Walking the Beam
Since 1999, Forsyth sixth graders have ascended the high beam, walked across it and left a message in the journal for their Little Friends or younger siblings. It’s a graduation rite of passage at Forsyth, and a big component of the challenge education program. Challenge Days in Senior-Kindergarten through Grade 5, along with the camping trips in Grades 5 and 6, prepare the children for the high beam experience. When the sixth graders walk the beam, only their class is present. At the end-of-year all-School assembly, we celebrate Forsyth graduates in sixth grade and Forsyth alumni, who are now high school seniors, with a high beam demonstration in front of the whole school. Below are some excerpts from sixth grade journals about their high beam experience.
FROM THE GRADUATES
I Did It
When I first came to Forsyth, I was six years old. A month into my first year, somebody told me about the beam. Later in P.E. it was pointed out. Every day from then on, I would look at the beam and be excited. It has been almost seven years since then, and now I was getting ready to do what had always been a ‘must do’ to me. After moving through the high ropes course, I was on my way up to the beam. . . . As I was coming down, I kept hearing myself whispering, ‘I did it, I did it, I did it.’
It was finally my turn to do what every kid in the school looks forward to, and I had butterflies in my stomach. This certainly wasn’t the way I imagined it. I got tied into the belay rope, and went up relatively quickly. When I was up there my legs were shaking really badly, and I kept on thinking, ‘what if I fall?’ I started walking across the beam feeling like I was sinking. When I got to the end, I was relieved, and I signed a note to my little friends. Then, I faced a new fear: going off the side of the beam. I closed my eyes, sat back, and started going down. When I reached the ground, I was overjoyed that I had done it. I’m so proud of me!

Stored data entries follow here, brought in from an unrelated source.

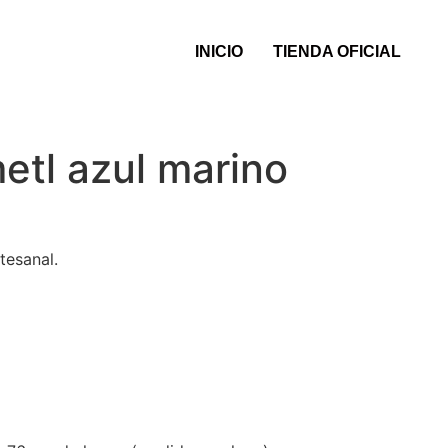
INICIO
TIENDA OFICIAL
tl azul marino
tesanal.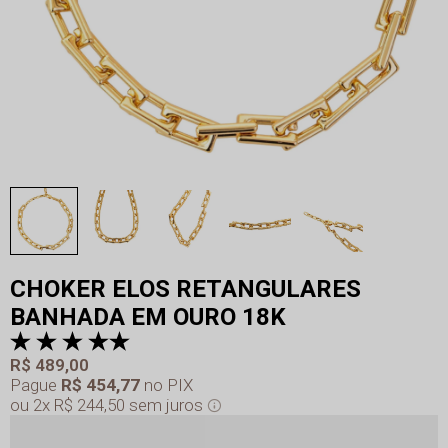
CHOKER ELOS RETANGULARES
BANHADA EM OURO 18K
R$ 489,00
Pague
R$ 454,77
no PIX
2x
R$ 244,50
sem juros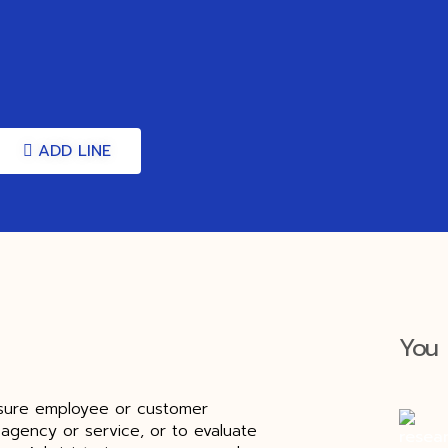
ADD LINE
You 
sure employee or customer
 agency or service, or to evaluate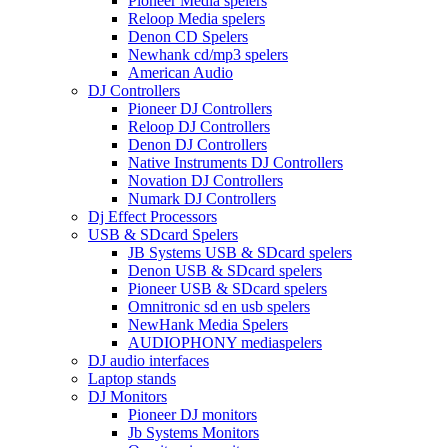
Pioneer Media spelers
Reloop Media spelers
Denon CD Spelers
Newhank cd/mp3 spelers
American Audio
DJ Controllers
Pioneer DJ Controllers
Reloop DJ Controllers
Denon DJ Controllers
Native Instruments DJ Controllers
Novation DJ Controllers
Numark DJ Controllers
Dj Effect Processors
USB & SDcard Spelers
JB Systems USB & SDcard spelers
Denon USB & SDcard spelers
Pioneer USB & SDcard spelers
Omnitronic sd en usb spelers
NewHank Media Spelers
AUDIOPHONY mediaspelers
DJ audio interfaces
Laptop stands
DJ Monitors
Pioneer DJ monitors
Jb Systems Monitors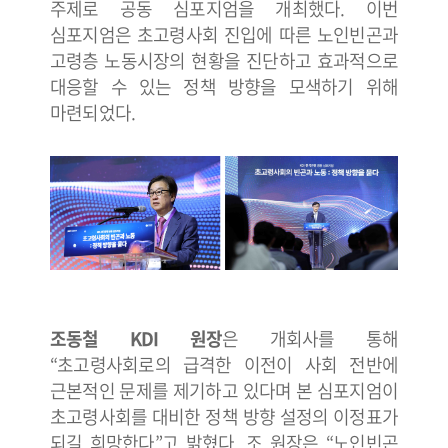
주제로 공동 심포지엄을 개최했다. 이번
심포지엄은 초고령사회 진입에 따른 노인빈곤과
고령층 노동시장의 현황을 진단하고 효과적으로
대응할 수 있는 정책 방향을 모색하기 위해
마련되었다.
조동철 KDI 원장
은 개회사를 통해
“초고령사회로의 급격한 이전이 사회 전반에
근본적인 문제를 제기하고 있다며 본 심포지엄이
초고령사회를 대비한 정책 방향 설정의 이정표가
되길 희망한다”고 밝혔다. 조 원장은 “노인빈곤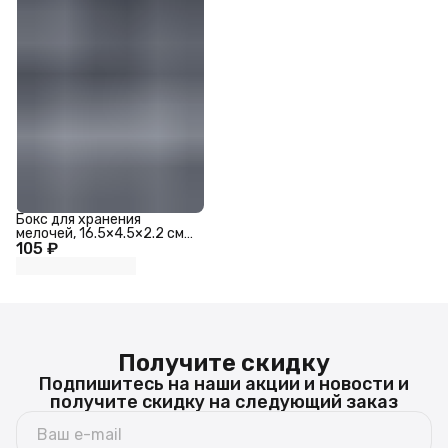
Бокс для хранения
мелочей, 16.5×4.5×2.2 см,
105 ₽
прозрачный
Получите скидку
Подпишитесь на наши акции и новости и
получите скидку на следующий заказ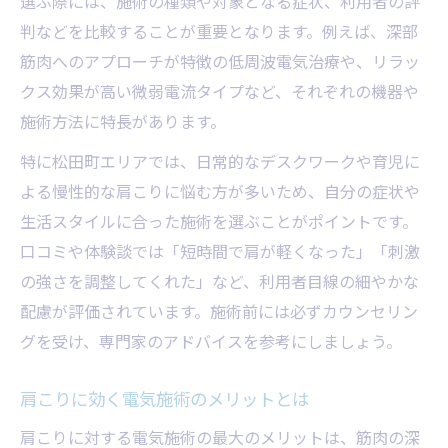
選ぶ際には、施術の種類や対象となる症状、利用者の評
肩こり改善のための施術選び方
判などを比較することが重要となります。例えば、深部
松田町の電気療法の特徴を知る
筋肉へのアプローチが特徴の低周波電気治療や、リラッ
肩こりに効く施術の流れを紹介
クス効果が高い微弱電流タイプなど、それぞれの機器や
施術方法に特長があります。
女性が安心できる施術環境の条件
仕事や育児中の肩こり対処法まとめ
特に松田町エリアでは、日常的なデスクワークや育児に
よる慢性的な肩こりに悩む方が多いため、自分の症状や
忙しい人向け肩こり対策法一覧
生活スタイルに合った施術を選ぶことがポイントです。
育児と両立できる肩こりケア術
口コミや体験談では「短時間で肩が軽くなった」「刺激
肩こりを予防する日常習慣の工夫
の強さを調整してくれた」など、利用者目線の細やかな
仕事中にできる肩こり軽減ストレッチ
配慮が評価されています。施術前には必ずカウンセリン
女性が選ぶ肩こり対策アイデア集
グを受け、専門家のアドバイスを参考にしましょう。
本質的な肩こり解消を目指すために
肩こり改善のための治療法比較表
肩こりに効く電気施術のメリットとは
根本解消を支える生活習慣の見直し
肩こりに対する電気施術の最大のメリットは、筋肉の深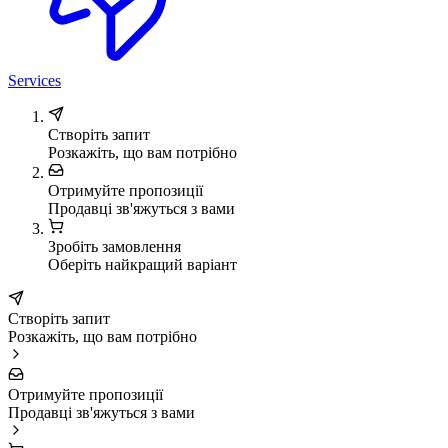
Services
Створіть запит
Розкажіть, що вам потрібно
Отримуйте пропозиції
Продавці зв'яжуться з вами
Зробіть замовлення
Оберіть найкращий варіант
Створіть запит
Розкажіть, що вам потрібно
Отримуйте пропозиції
Продавці зв'яжуться з вами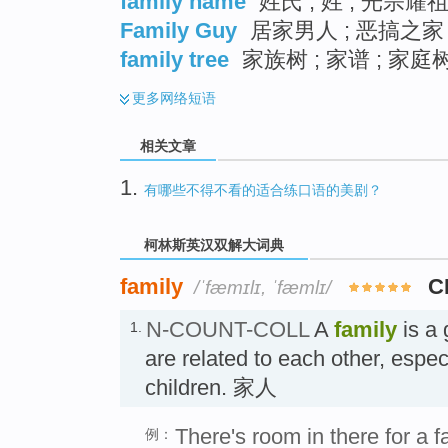
family name
姓氏 ; 姓 ; 光宗耀
Family Guy
居家男人 ; 恶搞之家 
family tree
家族树 ; 家谱 ; 家庭树
更多
网络短语
相关文章
1.
有哪些不得不看的适合练口语的美剧？
柯林斯英汉双解大词典
family
C
/ˈfæmɪlɪ, ˈfæmlɪ/
N-COUNT-COLL
A
family
is a 
1.
are related to each other, espec
children. 家人
There's room in there for a fa
例：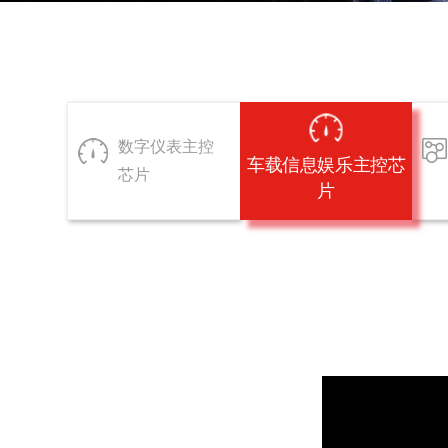
数字仪表主控
车载信息娱乐主控芯
芯片
片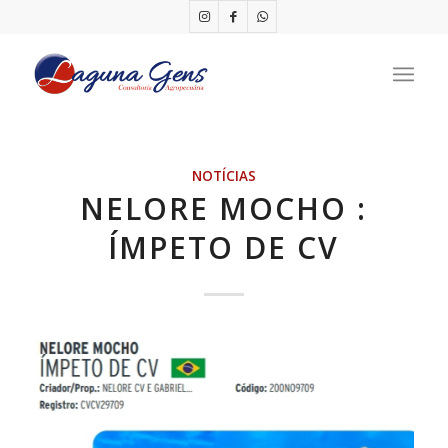
NOTÍCIAS
NELORE MOCHO :
ÍMPETO DE CV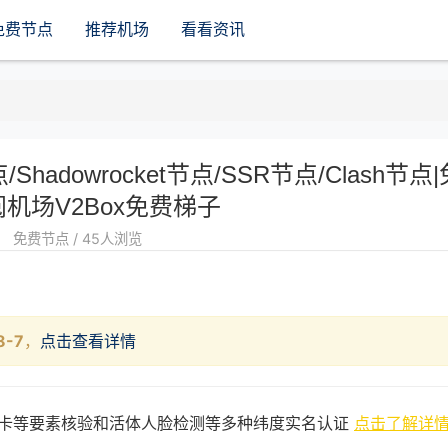
免费节点
推荐机场
看看资讯
点/Shadowrocket节点/SSR节点/Clash节点|
机场V2Box免费梯子
免费节点 / 45人浏览
8-7
，
点击查看详情
卡等要素核验和活体人脸检测等多种纬度实名认证
点击了解详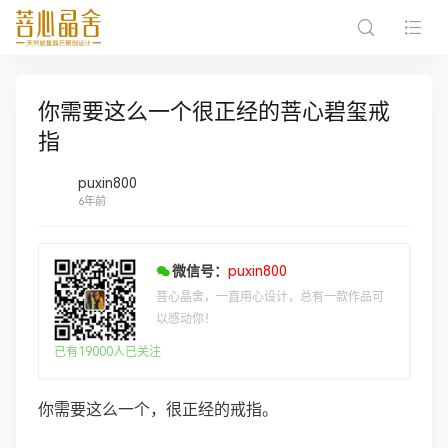
你需要这么一个很正经的菩心碧玺戒
指
puxin800
6年前
微信号：
puxin800
菩心晶舍，一直用心设计，总有一款作品可
以感动你！
已有19000人已关注
你需要这么一个，很正经的戒指。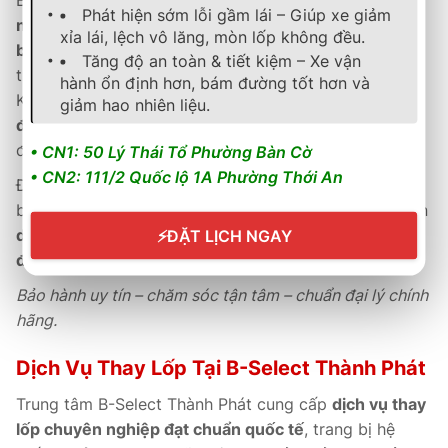
B-Select Thành Phát cam kết
bảo hành chính hãng 5
Phát hiện sớm lỗi gầm lái – Giúp xe giảm
năm
theo tiêu chuẩn Michelin, hỗ trợ
kích hoạt phiếu
xỉa lái, lệch vô lăng, mòn lốp không đều.
bảo hành điện tử nhanh chóng
và lưu trữ thông tin
Tăng độ an toàn & tiết kiệm – Xe vận
trực tuyến tiện lợi.
hành ổn định hơn, bám đường tốt hơn và
Khách hàng được
tư vấn kỹ thuật tận tâm
,
kiểm tra
giảm hao nhiên liệu.
định kỳ miễn phí
và
hướng dẫn sử dụng đúng cách
để đảm bảo hiệu suất vận hành tối ưu.
• CN1: 50 Lý Thái Tổ Phường Bàn Cờ
• CN2: 111/2 Quốc lộ 1A Phường Thới An
Đội ngũ kỹ thuật viên tại B-Select được đào tạo bài
bản theo tiêu chuẩn Michelin & Bridgestone, mang đến
dịch vụ chuyên nghiệp, chính xác và tận tâm hàng
⚡
ĐẶT LỊCH NGAY
đầu.
Bảo hành uy tín – chăm sóc tận tâm – chuẩn đại lý chính
hãng.
Dịch Vụ Thay Lốp Tại B-Select Thành Phát
Trung tâm B-Select Thành Phát cung cấp
dịch vụ thay
lốp chuyên nghiệp đạt chuẩn quốc tế
, trang bị hệ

It seems odd that one day someone had the idea to propel themselves to the ceiling of a large building using only a rope and a garment that looks like someone’s oversized underwear. Regardless of all of this, I did the same about a week ago. The beam that you walk on seems much wider than expected. When you cross it, or rather if you cross it, there is a book waiting for you. You write your name and what you’re thankful for, and really it’s a lot like Thanksgiving. If you’re like me, you were too nervous so you forgot to read what one of your sisters wrote to you when she walked the beam. If you’re like the person holding the rope that could save my life, you forgot that you were holding me, and I had to scream your name for 5 minutes to get your attention. But all in all, it was a great experience that I will try to never forget.
Walking the Beam
As she slipped into the harness and prepared herself for take-off she knew she would only experience this once in her life, and she should make the best of it if she wants to remember it as a good experience. She hastily spit her commands at Mr. Paradise eagerly waiting to be lifted off the ground. ‘One, two, three, PULL!’ The girl hoisted herself to the tip of the legendary Forsyth beam and stretched her legs out straight yet a tad nervously. She was shaking. She had dreamed of this moment since second grade, and it was happening. She was feeling her dream in reality. It felt even better. She walked confidently right to the other end of the beam. Then she finally had the chance to open the sacred book of all the other sixth graders who had ever gone to Forsyth. She flipped page after page until she at last found her brother’s handwriting scribbled on the page. She read it slowly and carefully, it was the standard good luck and good job type of letter, but as corny as it might have been it was better than nothing, so she was happy. Then it was over. She was on her way down in the blink of an eye. The first to greet her was Mr. Paradise, then came the paparazzi, and then she was done. She was sad that she could not deny that the year was coming to an end, but she was happy to have all the hustle and bustle done. She would always remember walking the beam.